Engh noted the findings ran counter to his group’s expectations, demonstrating a continual increase of cobalt serum and erythrocyte ion levels in the 36-mm MoM group and eventual leveling off in the 28-mm MoM group.

“These median ion levels are similar to what we see in other studies,” Engh said. “The cobalt levels are well correlated. The surprising thing was that the MoMs were not performing as well both anecdotally — with adverse tissue reaction, osteolysis and the higher ion levels — and also the 36 mm having an increasing ion level with time.”

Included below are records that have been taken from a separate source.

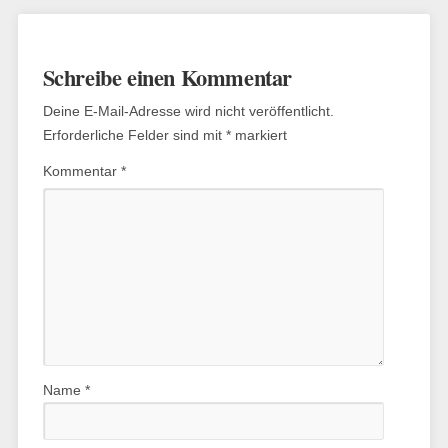
Schreibe einen Kommentar
Deine E-Mail-Adresse wird nicht veröffentlicht.
Erforderliche Felder sind mit
*
markiert
Kommentar
*
Name
*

“Why might this have occurred when it is the opposite of what we expected?” he added. “It may be a difference in the bearing, it may be taper corrosion, which would be my pick, or it may be other unintended sources such as impingement.”

Reference:

  • Engh CA, MacDonald SJ, Sritulanondha S, et al. Five-year metal ion levels after metal-on-metal total hip arthroplasty (THA): A prospective, randomized trial. Paper #310. Presented at the American Academy of Orthopaedic Surgeons 2012 Annual Meeting. Feb. 7-11. San Francisco.
  • Disclosure: Engh is a paid consultant for, receives royalties from and has stock or stock options in DePuy. He also receives research or institutional support from Johnson & Johnson, Stryker and the Alexandria Research Society.